You can then email your comments to 42340 AT debbugs.gnu.org in the normal way.
Toggle the display of automated, internal messages from the tracker.
Report forwarded
to
bug-coreutils <at> gnu.org
:
bug#42340
; Package
coreutils
.
(Mon, 13 Jul 2020 00:36:01 GMT)
Full text and
rfc822 format available.
Acknowledgement sent
to
Beth Andres-Beck <bandresbeck <at> gmail.com>
:
New bug report received and forwarded. Copy sent to
bug-coreutils <at> gnu.org
.
(Mon, 13 Jul 2020 00:36:02 GMT)
Full text and
rfc822 format available.
Message #5 received at submit <at> debbugs.gnu.org (full text, mbox):
[Message part 1 (text/plain, inline)]
In trying to use `join` with `sort` I discovered odd behavior: even after
running a file through `sort` using the same delimiter, `join` would still
complain that it was out of order.
The field I am sorting on is ip addresses, which means that depending on
which digits are zero they can be of different lengths, and the fields
include periods as well as alpha-numeric characters.

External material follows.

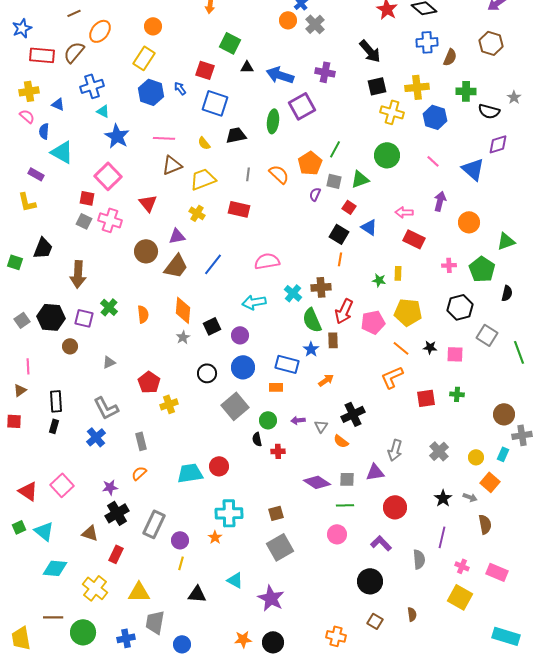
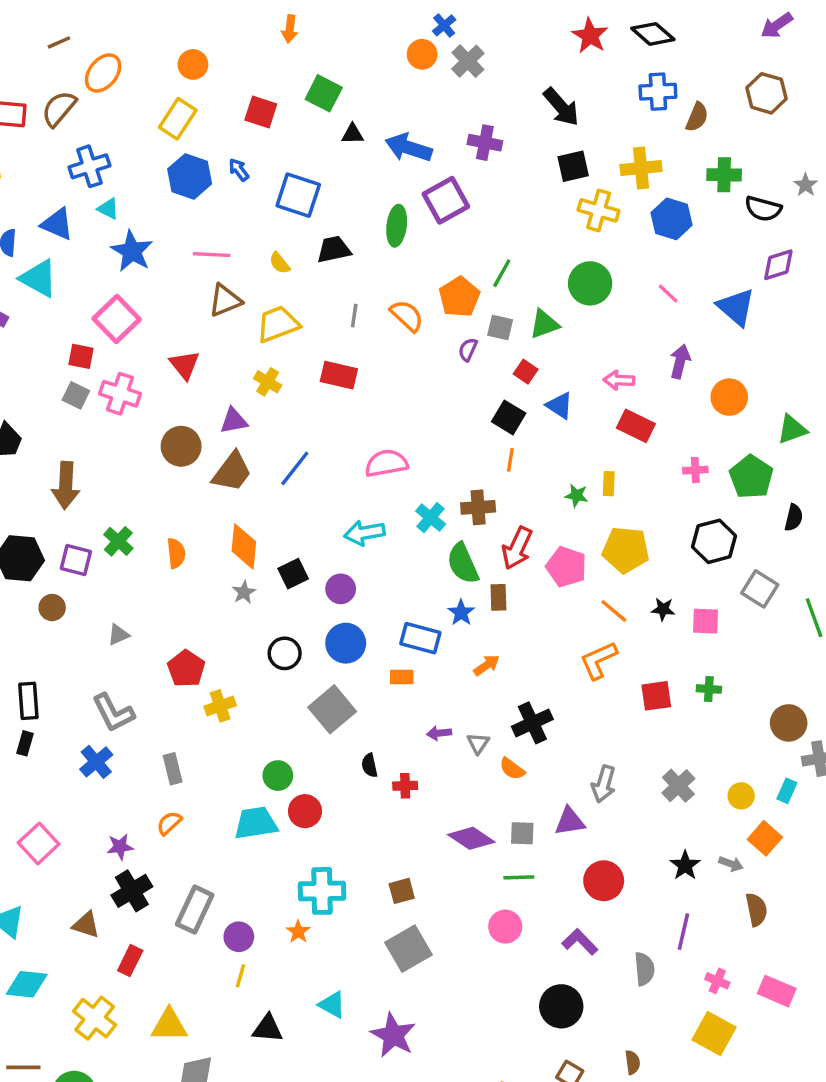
red square: (205, 70) -> (261, 112), moved
blue triangle: (58, 104) -> (57, 224), moved, size x1.5
pink pentagon: (373, 322) -> (566, 567), turned 30
green circle: (268, 420) -> (278, 776), moved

Here is a way to reproduce the problem:
> printf '1.1.1,2\n1.1.12,2\n1.1.2,1' | sort -t, > a.txt
> printf '1.1.12,a\n1.1.1,b\n1.1.21,c' | sort -t, > b.txt
> join -t, a.txt b.txt
join: b.txt:2: is not sorted: 1.1.1,b
The expected behavior would be that if a file has been sorted by "sort" it
will also be considered sorted by join.
---
I traced this back to what I believe to be a bug in sort.c when sorting on
a field other than the last field, where the original pointer is being
incremented one further than it ought to be.
On line 1675 it will always increment the pointer one position beyond the
delimiter unless the field is the last field. If both `eword` and `echar`
are 0 we incremented `eword` on line 1661.
Later when we use keylim (where the limfield value is stored) to calculate
the length of the field, it will include the delimiter in the comparison.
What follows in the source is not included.